Assignment:
Copy all lines below that use the word "פחות".

[[ Entries provided, beginning ]]

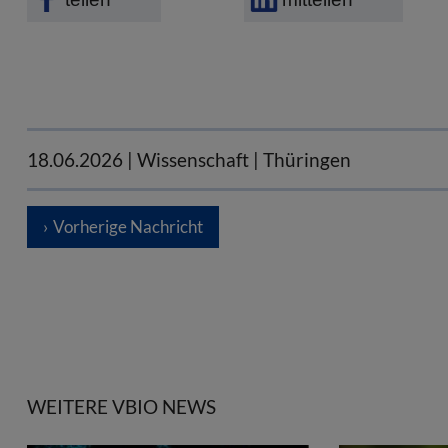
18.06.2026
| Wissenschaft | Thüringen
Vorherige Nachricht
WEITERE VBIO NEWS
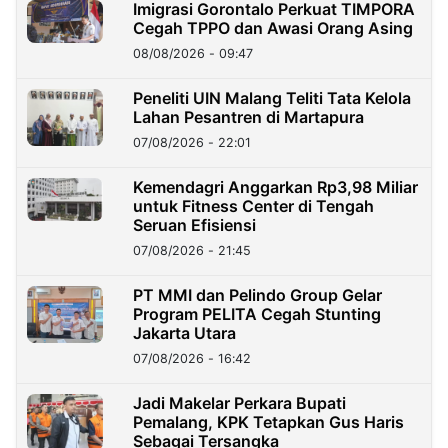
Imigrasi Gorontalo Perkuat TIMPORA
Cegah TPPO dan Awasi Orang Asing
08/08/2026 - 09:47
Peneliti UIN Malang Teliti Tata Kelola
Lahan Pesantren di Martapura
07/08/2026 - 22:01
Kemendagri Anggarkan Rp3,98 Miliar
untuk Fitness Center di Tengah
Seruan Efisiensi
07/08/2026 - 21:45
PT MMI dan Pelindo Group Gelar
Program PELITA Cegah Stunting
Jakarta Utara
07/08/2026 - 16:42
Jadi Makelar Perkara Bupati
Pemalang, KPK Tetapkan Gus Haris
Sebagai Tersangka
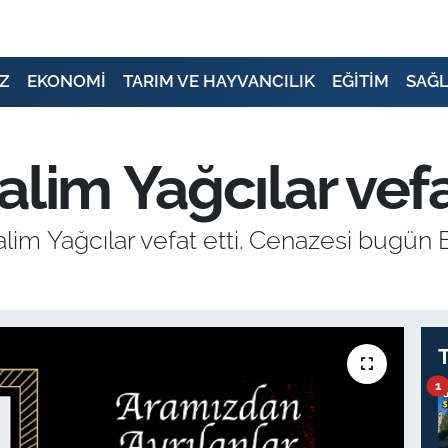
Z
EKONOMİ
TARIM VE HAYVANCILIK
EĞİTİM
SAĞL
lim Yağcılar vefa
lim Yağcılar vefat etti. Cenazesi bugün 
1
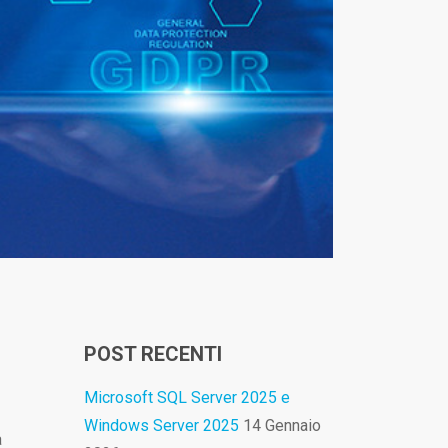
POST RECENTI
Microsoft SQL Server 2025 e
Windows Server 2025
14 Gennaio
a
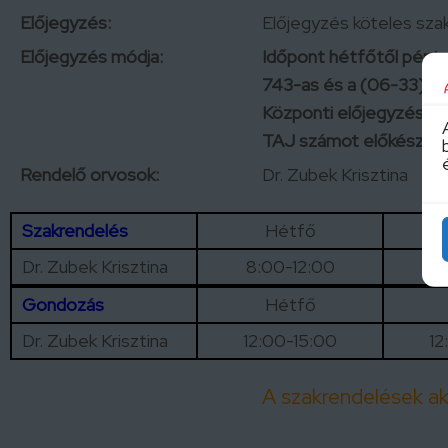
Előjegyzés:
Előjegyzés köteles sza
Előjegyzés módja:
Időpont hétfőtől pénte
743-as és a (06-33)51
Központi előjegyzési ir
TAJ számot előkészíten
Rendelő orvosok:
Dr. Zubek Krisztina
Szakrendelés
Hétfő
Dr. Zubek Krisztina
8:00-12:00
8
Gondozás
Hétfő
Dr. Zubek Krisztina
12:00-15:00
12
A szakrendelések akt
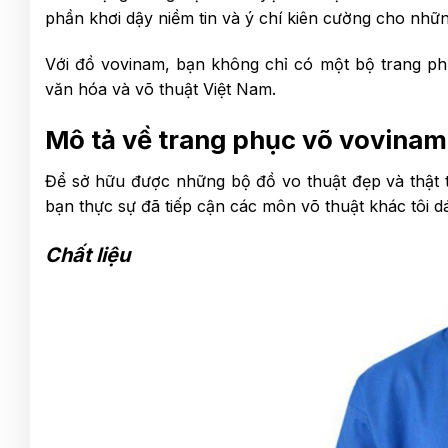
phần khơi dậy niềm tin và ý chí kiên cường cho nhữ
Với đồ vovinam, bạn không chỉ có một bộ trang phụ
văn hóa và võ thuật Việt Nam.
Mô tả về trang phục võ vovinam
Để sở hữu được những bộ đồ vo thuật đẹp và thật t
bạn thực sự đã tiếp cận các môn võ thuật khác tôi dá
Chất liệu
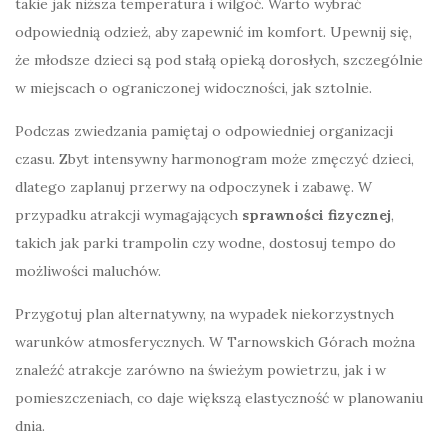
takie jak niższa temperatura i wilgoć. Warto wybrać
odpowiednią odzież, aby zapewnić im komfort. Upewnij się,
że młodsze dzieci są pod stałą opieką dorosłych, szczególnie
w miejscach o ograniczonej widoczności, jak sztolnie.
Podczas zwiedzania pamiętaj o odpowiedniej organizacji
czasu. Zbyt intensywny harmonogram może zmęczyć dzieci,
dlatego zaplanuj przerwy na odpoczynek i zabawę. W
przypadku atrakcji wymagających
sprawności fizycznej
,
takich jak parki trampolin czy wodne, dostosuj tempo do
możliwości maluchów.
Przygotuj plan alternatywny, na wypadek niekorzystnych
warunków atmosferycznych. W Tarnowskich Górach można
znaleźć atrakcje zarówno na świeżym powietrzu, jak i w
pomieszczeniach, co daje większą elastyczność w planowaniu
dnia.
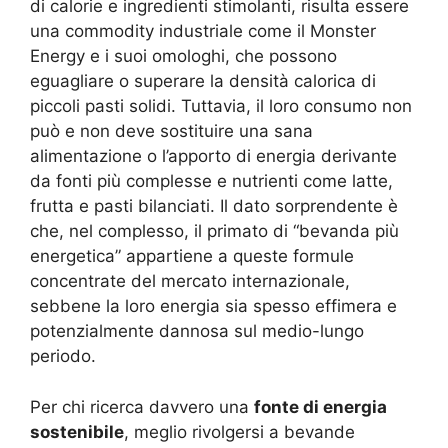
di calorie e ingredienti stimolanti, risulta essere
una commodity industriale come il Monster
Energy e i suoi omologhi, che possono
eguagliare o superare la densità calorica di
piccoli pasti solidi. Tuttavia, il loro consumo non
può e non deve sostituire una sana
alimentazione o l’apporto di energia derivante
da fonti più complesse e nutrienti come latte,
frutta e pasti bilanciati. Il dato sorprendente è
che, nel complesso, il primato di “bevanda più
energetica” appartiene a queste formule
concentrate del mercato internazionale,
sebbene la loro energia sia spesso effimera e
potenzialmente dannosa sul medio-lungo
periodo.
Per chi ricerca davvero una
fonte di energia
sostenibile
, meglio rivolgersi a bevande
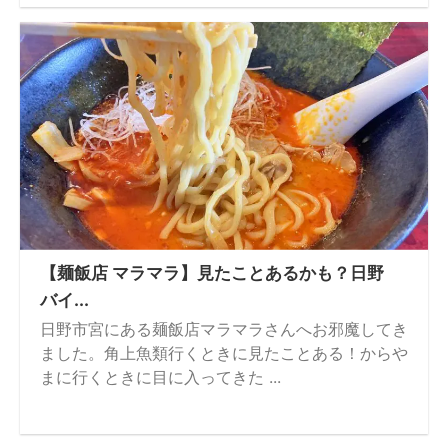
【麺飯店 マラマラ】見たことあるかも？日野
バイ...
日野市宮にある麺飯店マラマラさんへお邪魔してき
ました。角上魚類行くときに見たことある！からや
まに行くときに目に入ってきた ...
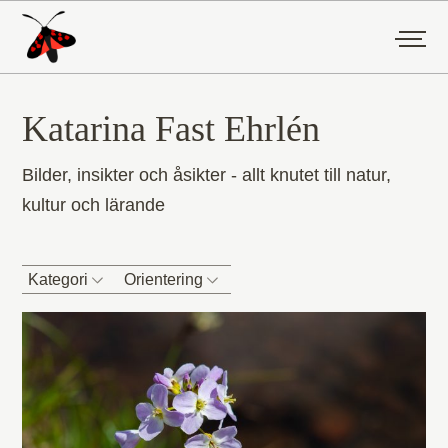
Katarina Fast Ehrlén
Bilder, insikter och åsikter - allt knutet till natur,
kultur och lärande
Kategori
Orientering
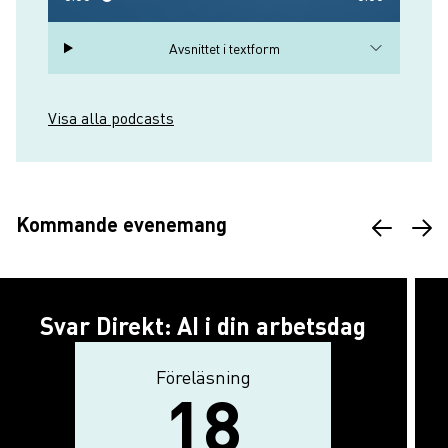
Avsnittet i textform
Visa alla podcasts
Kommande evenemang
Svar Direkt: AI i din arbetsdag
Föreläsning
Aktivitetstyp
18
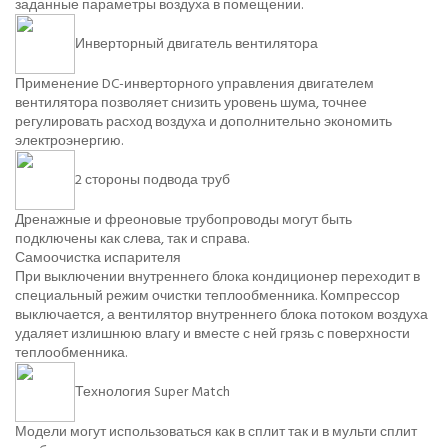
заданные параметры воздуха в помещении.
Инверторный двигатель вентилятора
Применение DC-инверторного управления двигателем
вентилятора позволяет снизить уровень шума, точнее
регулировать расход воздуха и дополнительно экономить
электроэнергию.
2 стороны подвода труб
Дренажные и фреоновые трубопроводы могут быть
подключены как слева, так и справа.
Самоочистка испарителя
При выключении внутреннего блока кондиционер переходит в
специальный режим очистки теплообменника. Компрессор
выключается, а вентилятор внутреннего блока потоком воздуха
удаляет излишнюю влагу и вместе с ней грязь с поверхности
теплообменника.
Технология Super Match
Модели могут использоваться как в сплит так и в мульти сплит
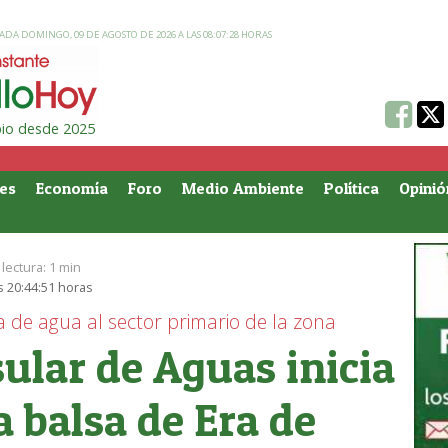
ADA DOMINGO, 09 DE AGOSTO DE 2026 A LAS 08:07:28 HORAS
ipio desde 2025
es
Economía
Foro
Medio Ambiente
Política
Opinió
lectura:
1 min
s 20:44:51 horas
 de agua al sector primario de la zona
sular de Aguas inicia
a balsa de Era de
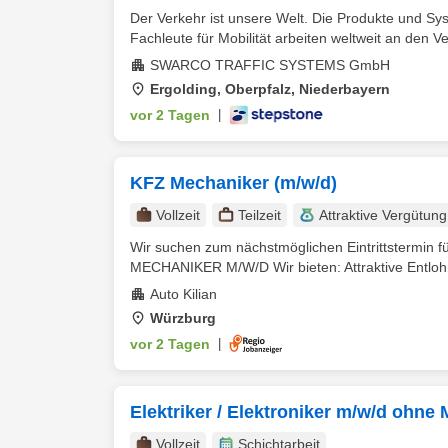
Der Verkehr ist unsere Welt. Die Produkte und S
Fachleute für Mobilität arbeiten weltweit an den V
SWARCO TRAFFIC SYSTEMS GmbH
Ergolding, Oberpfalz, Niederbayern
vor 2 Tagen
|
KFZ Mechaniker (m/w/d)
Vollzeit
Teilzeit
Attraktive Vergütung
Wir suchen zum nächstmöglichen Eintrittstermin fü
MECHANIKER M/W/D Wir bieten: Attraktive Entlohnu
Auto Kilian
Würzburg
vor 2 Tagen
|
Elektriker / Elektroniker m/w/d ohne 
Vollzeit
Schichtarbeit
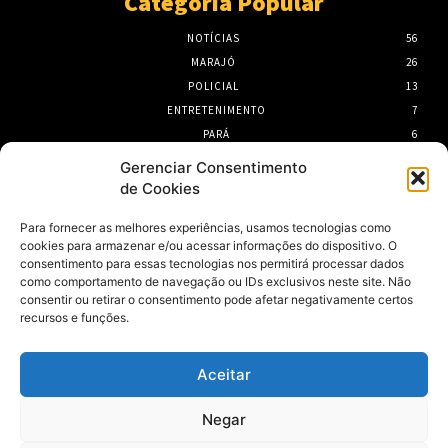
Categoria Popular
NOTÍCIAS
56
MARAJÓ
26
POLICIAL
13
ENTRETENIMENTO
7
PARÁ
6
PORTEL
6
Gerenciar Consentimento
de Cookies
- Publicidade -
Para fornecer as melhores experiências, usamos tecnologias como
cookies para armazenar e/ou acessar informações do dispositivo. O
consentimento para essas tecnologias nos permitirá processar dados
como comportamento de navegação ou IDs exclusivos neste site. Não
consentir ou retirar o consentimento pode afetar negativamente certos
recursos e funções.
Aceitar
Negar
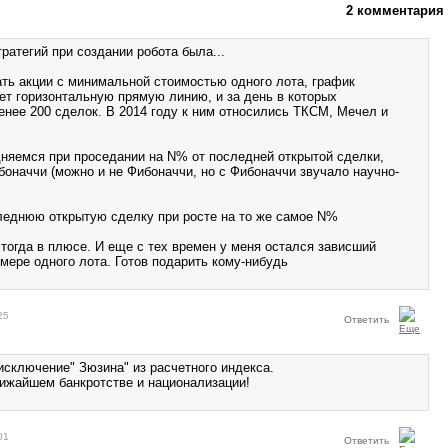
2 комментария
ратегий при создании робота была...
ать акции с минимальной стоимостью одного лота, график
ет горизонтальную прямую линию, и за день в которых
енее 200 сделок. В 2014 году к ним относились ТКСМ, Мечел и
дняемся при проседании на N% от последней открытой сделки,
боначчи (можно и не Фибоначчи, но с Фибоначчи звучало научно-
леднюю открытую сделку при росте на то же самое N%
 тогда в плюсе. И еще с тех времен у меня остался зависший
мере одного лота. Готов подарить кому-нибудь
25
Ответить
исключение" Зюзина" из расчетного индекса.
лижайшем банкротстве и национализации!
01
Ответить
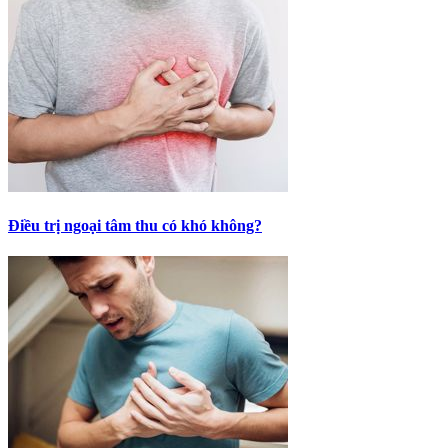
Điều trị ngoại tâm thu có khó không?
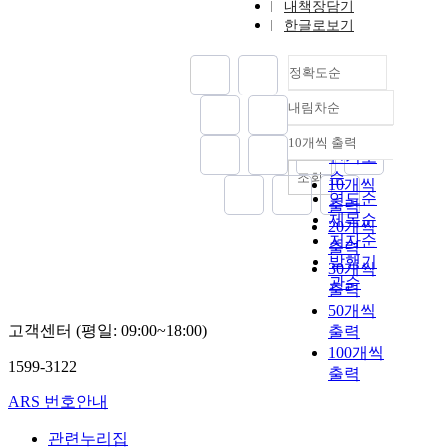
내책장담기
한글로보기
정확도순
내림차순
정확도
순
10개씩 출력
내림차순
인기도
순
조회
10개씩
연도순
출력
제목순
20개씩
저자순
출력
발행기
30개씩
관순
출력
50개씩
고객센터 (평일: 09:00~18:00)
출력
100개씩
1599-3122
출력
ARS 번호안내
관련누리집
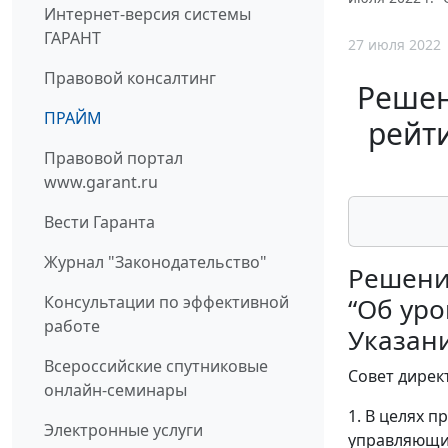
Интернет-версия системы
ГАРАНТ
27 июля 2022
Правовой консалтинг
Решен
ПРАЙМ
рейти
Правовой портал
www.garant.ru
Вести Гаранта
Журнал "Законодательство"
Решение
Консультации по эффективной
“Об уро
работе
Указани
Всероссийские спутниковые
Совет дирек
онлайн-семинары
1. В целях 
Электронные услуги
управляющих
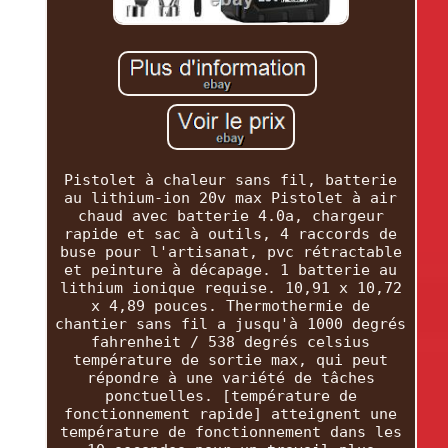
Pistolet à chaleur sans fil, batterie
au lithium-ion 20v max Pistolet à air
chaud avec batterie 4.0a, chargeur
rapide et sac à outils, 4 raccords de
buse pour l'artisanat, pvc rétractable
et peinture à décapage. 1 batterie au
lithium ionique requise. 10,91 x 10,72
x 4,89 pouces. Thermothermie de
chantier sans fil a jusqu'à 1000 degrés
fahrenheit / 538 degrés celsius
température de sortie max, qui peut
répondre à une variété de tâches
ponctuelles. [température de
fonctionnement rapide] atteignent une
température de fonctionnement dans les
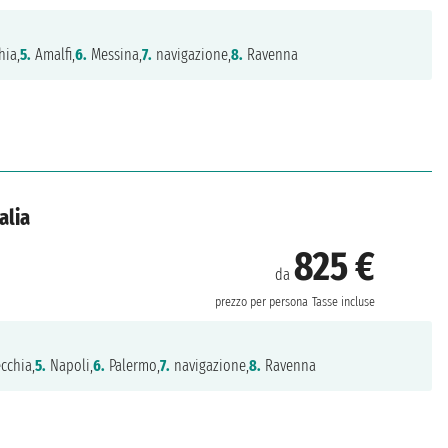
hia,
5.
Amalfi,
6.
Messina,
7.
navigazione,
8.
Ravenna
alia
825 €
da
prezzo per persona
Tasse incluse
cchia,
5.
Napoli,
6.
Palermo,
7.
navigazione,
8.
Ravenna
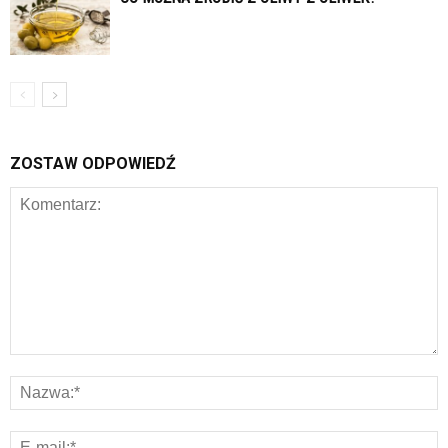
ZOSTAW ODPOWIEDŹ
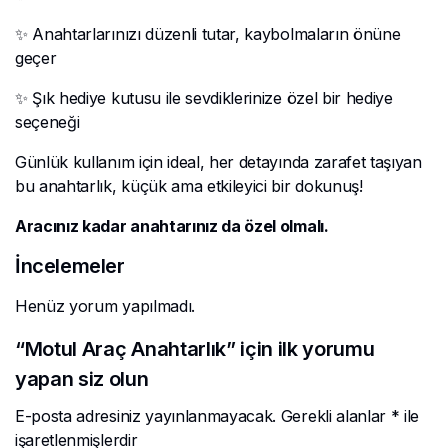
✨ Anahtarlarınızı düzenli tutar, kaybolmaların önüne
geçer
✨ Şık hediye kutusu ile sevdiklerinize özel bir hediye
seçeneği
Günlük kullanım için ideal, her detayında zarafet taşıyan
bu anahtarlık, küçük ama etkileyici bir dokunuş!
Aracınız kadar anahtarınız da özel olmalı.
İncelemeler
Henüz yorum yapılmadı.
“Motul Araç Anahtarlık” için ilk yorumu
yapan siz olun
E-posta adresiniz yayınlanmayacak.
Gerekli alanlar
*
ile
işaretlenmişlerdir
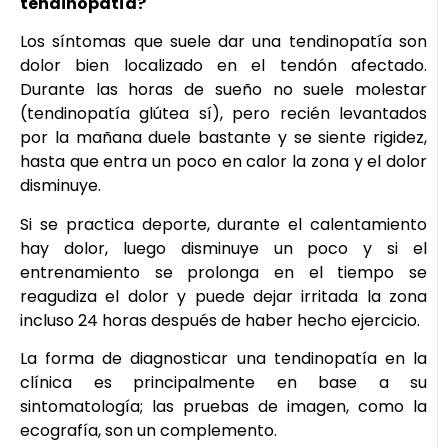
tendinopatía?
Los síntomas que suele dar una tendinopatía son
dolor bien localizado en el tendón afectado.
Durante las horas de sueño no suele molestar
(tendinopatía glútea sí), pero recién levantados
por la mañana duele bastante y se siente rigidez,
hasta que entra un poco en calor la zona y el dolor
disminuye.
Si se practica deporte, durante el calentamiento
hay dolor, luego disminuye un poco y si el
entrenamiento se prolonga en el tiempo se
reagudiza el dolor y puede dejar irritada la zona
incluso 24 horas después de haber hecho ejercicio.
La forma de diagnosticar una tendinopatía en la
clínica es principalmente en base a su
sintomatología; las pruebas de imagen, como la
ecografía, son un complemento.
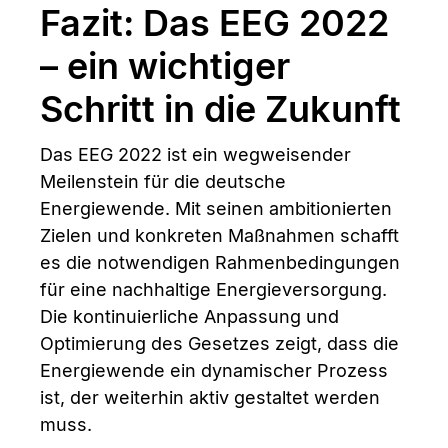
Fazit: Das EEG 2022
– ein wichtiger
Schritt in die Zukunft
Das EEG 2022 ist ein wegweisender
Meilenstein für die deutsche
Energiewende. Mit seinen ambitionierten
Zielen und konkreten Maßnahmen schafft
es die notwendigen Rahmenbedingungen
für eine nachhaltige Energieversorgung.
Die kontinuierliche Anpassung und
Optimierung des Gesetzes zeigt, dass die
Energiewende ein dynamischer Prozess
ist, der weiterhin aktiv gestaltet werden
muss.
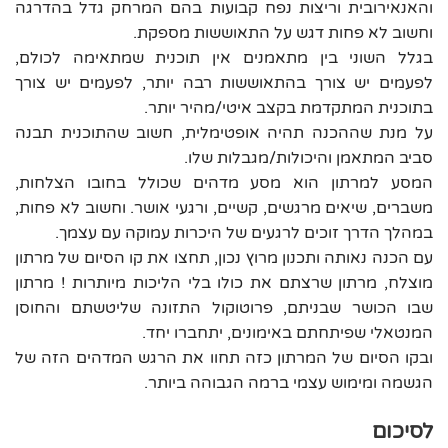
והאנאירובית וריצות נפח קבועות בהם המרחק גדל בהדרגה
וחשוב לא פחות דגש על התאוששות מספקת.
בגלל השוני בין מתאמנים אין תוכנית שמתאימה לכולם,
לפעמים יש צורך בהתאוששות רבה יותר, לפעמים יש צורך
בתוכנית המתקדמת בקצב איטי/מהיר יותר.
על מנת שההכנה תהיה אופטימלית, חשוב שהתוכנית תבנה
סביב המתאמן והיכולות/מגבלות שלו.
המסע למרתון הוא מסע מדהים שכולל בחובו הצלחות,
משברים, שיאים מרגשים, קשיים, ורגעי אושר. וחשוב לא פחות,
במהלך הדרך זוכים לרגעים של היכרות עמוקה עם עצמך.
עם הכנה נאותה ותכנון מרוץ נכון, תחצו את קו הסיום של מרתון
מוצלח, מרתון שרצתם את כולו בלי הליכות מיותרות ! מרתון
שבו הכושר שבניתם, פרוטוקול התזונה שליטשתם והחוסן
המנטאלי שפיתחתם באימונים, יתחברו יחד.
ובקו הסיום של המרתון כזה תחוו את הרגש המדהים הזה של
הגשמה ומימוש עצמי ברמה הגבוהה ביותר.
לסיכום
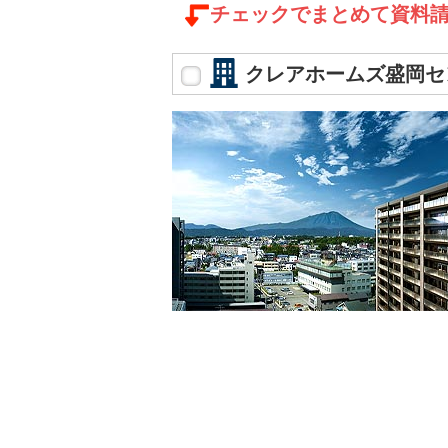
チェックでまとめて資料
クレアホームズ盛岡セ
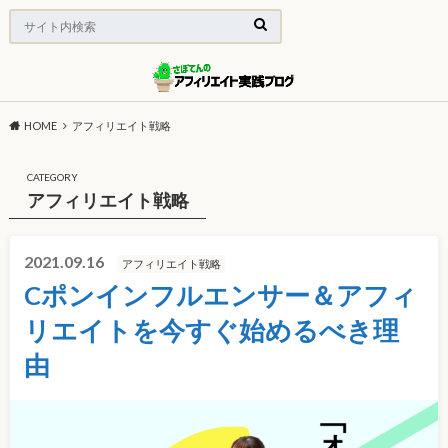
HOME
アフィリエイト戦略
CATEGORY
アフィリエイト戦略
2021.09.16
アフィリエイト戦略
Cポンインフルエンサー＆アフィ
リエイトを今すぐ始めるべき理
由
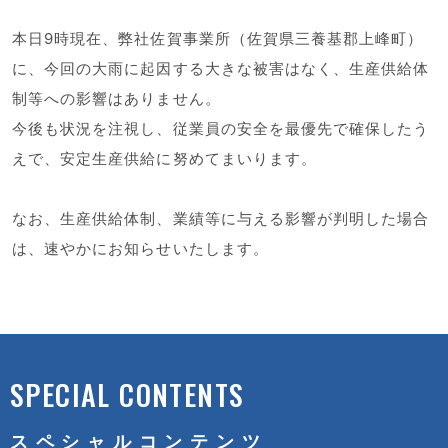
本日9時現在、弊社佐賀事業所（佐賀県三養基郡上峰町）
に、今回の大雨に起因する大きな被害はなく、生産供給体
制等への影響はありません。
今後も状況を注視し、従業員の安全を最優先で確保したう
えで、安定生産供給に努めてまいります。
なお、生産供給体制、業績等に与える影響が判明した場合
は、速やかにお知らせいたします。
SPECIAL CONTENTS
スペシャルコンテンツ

[[ Entries provided, end ]]

Reply:
וחשוב לא פחות דגש על התאוששות מספקת.
משברים, שיאים מרגשים, קשיים, ורגעי אושר. וחשוב לא פחות,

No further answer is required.